Transcribed page contents

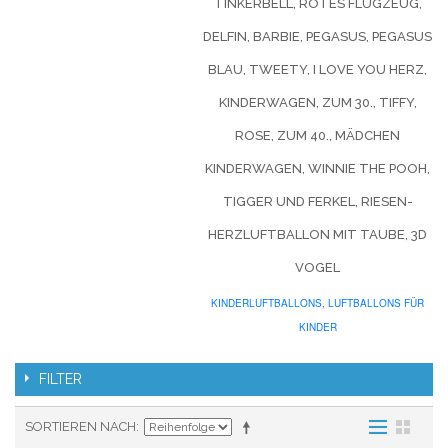
TINKERBELL, ROTES FLUGZEUG,
DELFIN, BARBIE, PEGASUS, PEGASUS
BLAU, TWEETY, I LOVE YOU HERZ,
KINDERWAGEN, ZUM 30., TIFFY,
ROSE, ZUM 40., MÄDCHEN
KINDERWAGEN, WINNIE THE POOH,
TIGGER UND FERKEL, RIESEN-
HERZLUFTBALLON MIT TAUBE, 3D
VOGEL
KINDERLUFTBALLONS
,
LUFTBALLONS FÜR
KINDER
FILTER
SORTIEREN NACH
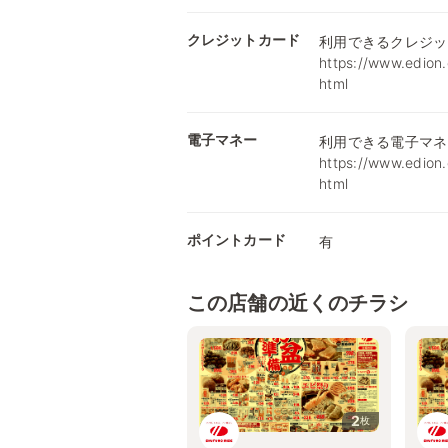
クレジットカード
利用できるクレジッ
https://www.edion.
html
電子マネー
利用できる電子マネ
https://www.edion.
html
ポイントカード
有
この店舗の近くのチラシ
2
枚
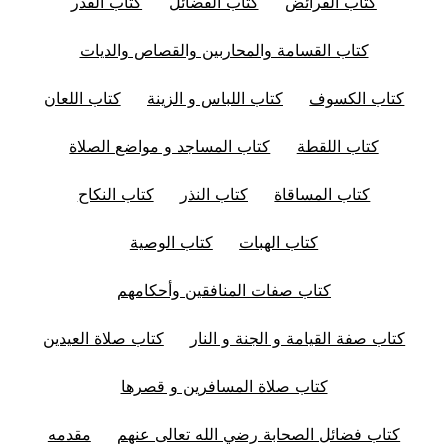
كتاب الفرائض
كتاب الفضائل
كتاب القدر
كتاب القسامة والمحاربين والقصاص والديات
كتاب الكسوف
كتاب اللباس و الزينة
كتاب اللعان
كتاب اللقطة
كتاب المساجد و مواضع الصلاة
كتاب المساقاة
كتاب النذر
كتاب النكاح
كتاب الهبات
كتاب الوصية
كتاب صفات المنافقين وأحكامهم
كتاب صفة القيامة و الجنة و النار
كتاب صلاة العيدين
كتاب صلاة المسافرين و قصرها
كتاب فضائل الصحابة رضي الله تعالى عنهم
مقدمه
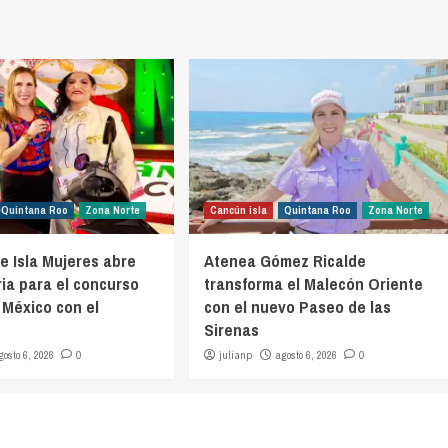
Quintana Roo
Zona Norte
Cancún isla
Quintana Roo
Zona Norte
e Isla Mujeres abre
Atenea Gómez Ricalde
ia para el concurso
transforma el Malecón Oriente
 México con el
con el nuevo Paseo de las
Sirenas
gosto 6, 2026
0
julianp
agosto 6, 2026
0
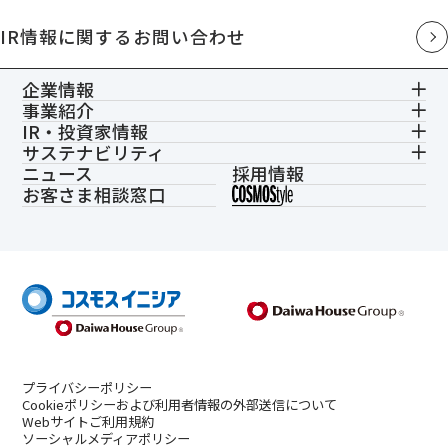
IR情報に関するお問い合わせ
企業情報
事業紹介
IR・投資家情報
サステナビリティ
ニュース
採用情報
お客さま相談窓口
プライバシーポリシー
Cookieポリシーおよび利用者情報の外部送信について
Webサイトご利用規約
ソーシャルメディアポリシー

INSTRUCTIONS FOR THE TASK
Your job is to transcribe the records exactly and in full. Pictures are not part of the copy.

ANSWER AREA
TINKERBELL, ROTES FLUGZEUG,
DELFIN, BARBIE, PEGASUS, PEGASUS
BLAU, TWEETY, I LOVE YOU HERZ,
KINDERWAGEN, ZUM 30., TIFFY,
ROSE, ZUM 40., MÄDCHEN
KINDERWAGEN, WINNIE THE POOH,
TIGGER UND FERKEL, RIESEN-
HERZLUFTBALLON MIT TAUBE, 3D
VOGEL
KINDERLUFTBALLONS
,
LUFTBALLONS FÜR
KINDER
FILTER
SORTIEREN NACH
クレジットカード
利用できるクレジッ
https://www.edion.
html
電子マネー
利用できる電子マネ
https://www.edion.
html
ポイントカード
有
この店舗の近くのチラシ
2
枚
كتاب الفرائض
كتاب الفضائل
كتاب القدر
كتاب القسامة والمحاربين والقصاص والديات
كتاب الكسوف
كتاب اللباس و الزينة
كتاب اللعان
كتاب اللقطة
كتاب المساجد و مواضع الصلاة
كتاب المساقاة
كتاب النذر
كتاب النكاح
كتاب الهبات
كتاب الوصية
كتاب صفات المنافقين وأحكامهم
كتاب صفة القيامة و الجنة و النار
كتاب صلاة العيدين
كتاب صلاة المسافرين و قصرها
كتاب فضائل الصحابة رضي الله تعالى عنهم
مقدمه
Quintana Roo
Zona Norte
Cancún isla
Quintana Roo
Zona Norte
e Isla Mujeres abre
Atenea Gómez Ricalde
ia para el concurso
transforma el Malecón Oriente
 México con el
con el nuevo Paseo de las
Sirenas
gosto 6, 2026
0
julianp
agosto 6, 2026
0
IR情報に関するお問い合わせ
企業情報
事業紹介
IR・投資家情報
サステナビリティ
ニュース
採用情報
お客さま相談窓口
プライバシーポリシー
Cookieポリシーおよび利用者情報の外部送信について
Webサイトご利用規約
ソーシャルメディアポリシー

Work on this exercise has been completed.